WHAT TO PRODUCE: Copy out each line of the data below in which the string "plus" appears.

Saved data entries
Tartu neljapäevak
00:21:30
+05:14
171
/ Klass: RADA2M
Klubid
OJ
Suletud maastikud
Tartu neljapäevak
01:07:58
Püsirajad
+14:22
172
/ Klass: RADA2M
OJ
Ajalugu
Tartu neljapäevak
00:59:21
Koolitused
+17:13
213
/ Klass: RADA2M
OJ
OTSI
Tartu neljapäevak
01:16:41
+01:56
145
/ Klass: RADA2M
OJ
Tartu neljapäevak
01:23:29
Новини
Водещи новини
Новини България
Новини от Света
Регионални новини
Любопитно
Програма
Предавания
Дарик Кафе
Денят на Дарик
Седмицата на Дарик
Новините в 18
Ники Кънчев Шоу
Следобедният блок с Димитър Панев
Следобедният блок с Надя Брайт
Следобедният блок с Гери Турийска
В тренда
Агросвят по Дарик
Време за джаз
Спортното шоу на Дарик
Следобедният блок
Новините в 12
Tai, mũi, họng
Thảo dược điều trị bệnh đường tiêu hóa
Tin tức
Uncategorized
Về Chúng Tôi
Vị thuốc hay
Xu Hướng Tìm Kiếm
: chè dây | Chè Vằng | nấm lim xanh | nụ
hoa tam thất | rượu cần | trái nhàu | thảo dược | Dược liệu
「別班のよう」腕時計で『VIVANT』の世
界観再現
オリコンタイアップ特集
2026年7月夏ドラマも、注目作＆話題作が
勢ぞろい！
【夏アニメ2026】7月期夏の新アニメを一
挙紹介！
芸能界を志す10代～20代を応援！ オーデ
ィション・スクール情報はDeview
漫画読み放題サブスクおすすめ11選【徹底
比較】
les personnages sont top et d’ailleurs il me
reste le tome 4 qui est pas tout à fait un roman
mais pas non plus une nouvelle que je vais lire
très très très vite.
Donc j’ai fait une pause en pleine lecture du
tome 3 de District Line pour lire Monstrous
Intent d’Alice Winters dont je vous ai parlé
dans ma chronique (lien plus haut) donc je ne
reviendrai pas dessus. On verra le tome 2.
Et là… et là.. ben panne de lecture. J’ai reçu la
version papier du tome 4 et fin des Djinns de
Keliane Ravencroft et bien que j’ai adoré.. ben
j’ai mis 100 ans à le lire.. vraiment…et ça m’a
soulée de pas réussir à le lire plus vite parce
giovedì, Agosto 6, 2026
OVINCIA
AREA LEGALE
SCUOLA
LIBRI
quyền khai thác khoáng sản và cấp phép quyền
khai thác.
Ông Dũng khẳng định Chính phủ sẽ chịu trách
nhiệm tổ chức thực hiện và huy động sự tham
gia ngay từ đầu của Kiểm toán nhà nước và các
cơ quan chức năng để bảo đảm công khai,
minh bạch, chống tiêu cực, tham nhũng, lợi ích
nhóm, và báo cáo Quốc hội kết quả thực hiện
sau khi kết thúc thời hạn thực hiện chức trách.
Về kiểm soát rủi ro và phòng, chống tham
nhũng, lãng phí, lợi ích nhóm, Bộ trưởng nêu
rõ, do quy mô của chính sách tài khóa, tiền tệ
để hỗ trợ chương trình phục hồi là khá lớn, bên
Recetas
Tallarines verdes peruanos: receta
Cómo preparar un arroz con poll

THE COMPLETED TASK:
mais pas non plus une nouvelle que je vais lire
dans ma chronique (lien plus haut) donc je ne
soulée de pas réussir à le lire plus vite parce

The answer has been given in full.